GIVEN INFORMATION:
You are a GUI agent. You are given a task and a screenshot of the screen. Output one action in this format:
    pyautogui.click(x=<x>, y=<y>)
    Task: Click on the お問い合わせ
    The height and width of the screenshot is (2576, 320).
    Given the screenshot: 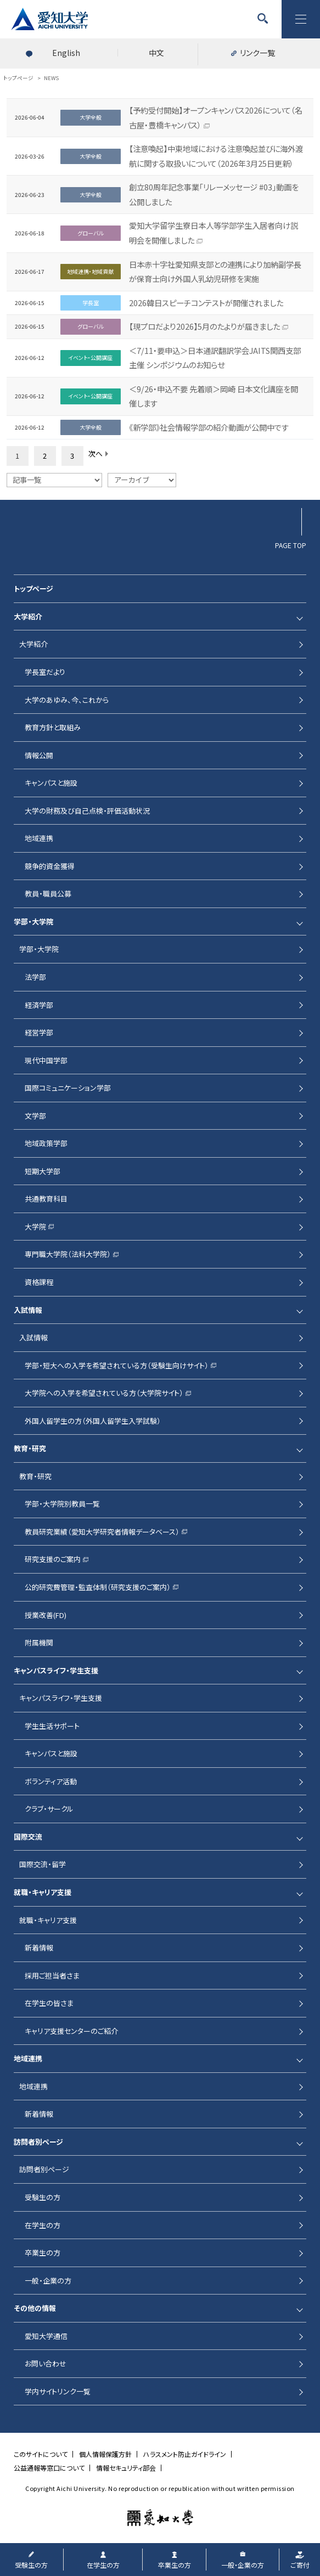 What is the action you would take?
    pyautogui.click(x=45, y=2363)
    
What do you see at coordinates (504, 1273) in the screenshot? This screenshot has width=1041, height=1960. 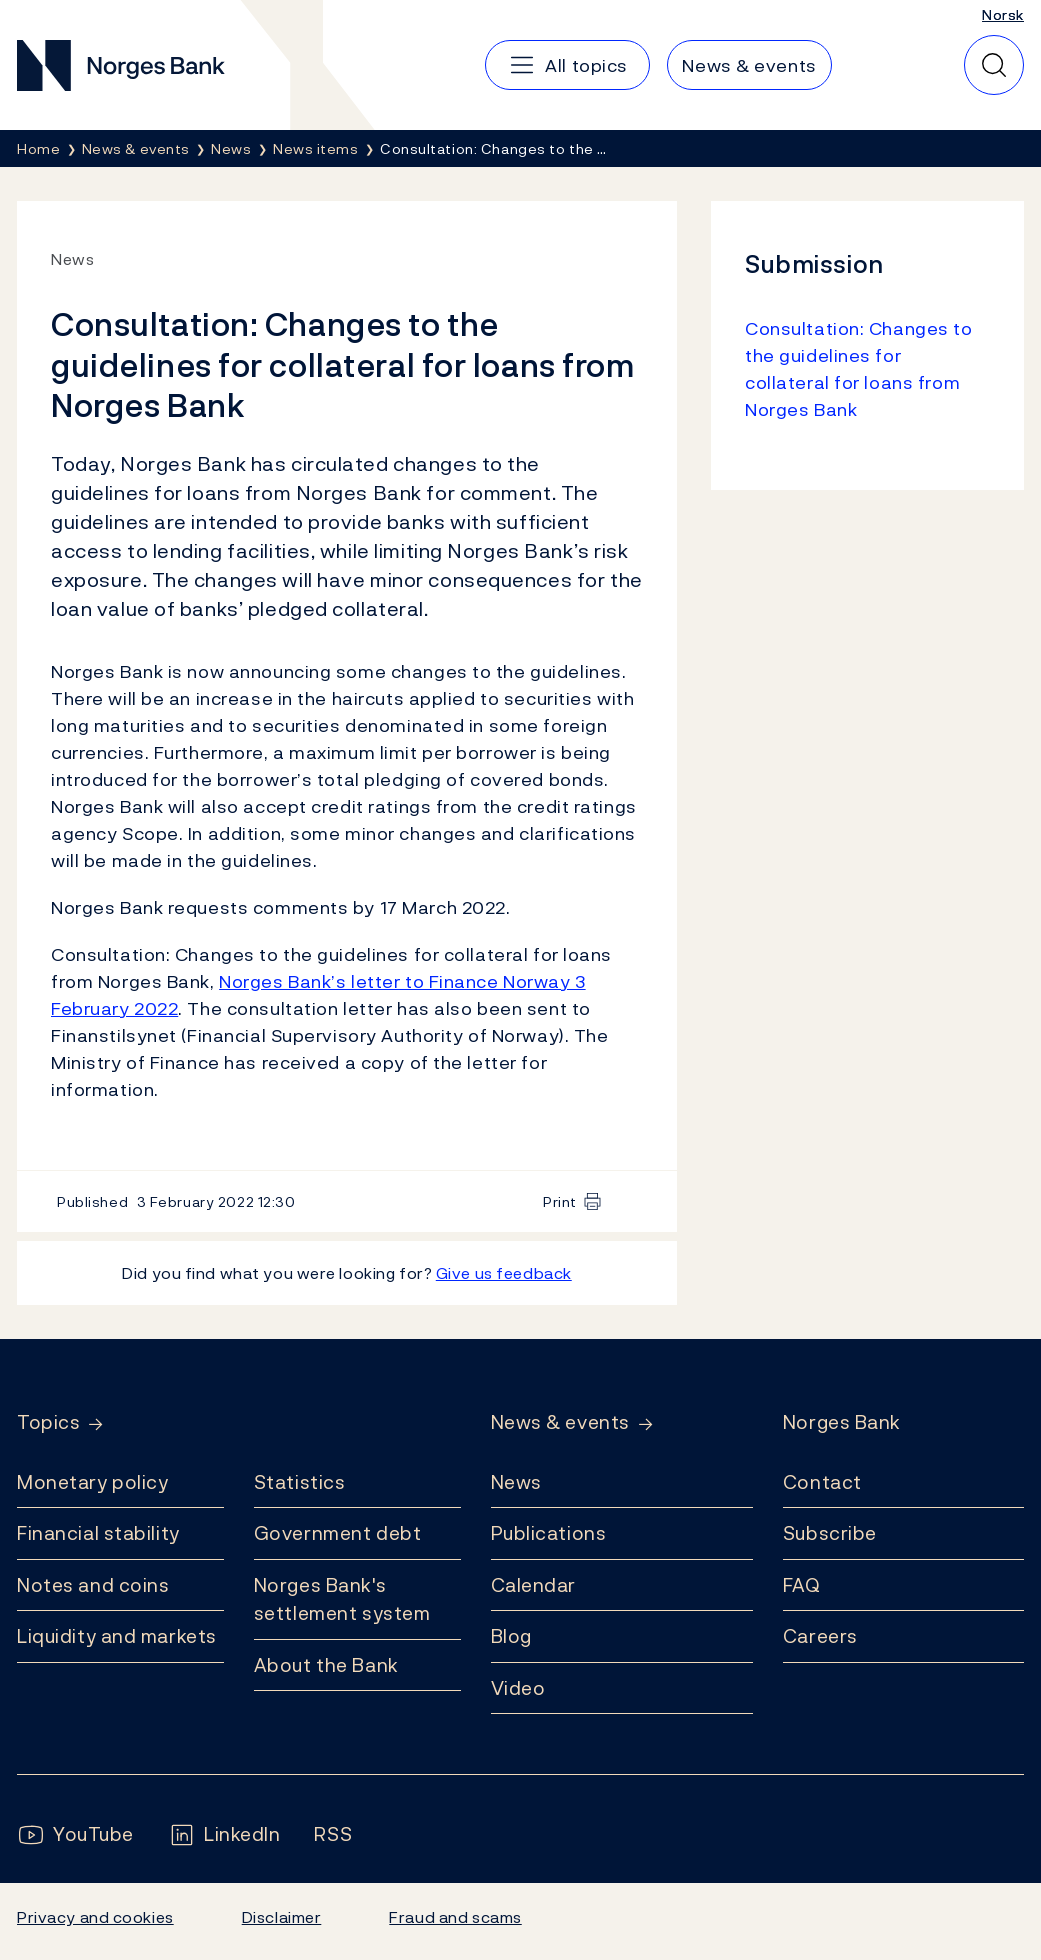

WHAT THE TASK ASKS: Quote verbatim the opening lines of the listing above, ending with the line where "The height and" appears; include both endpoints and nothing more.

OUTPUT OF THE TASK:
You are a GUI agent. You are given a task and a screenshot of the screen. Output one action in this format:
    pyautogui.click(x=<x>, y=<y>)
    Task: Click on the お問い合わせ
    The height and width of the screenshot is (2576, 320).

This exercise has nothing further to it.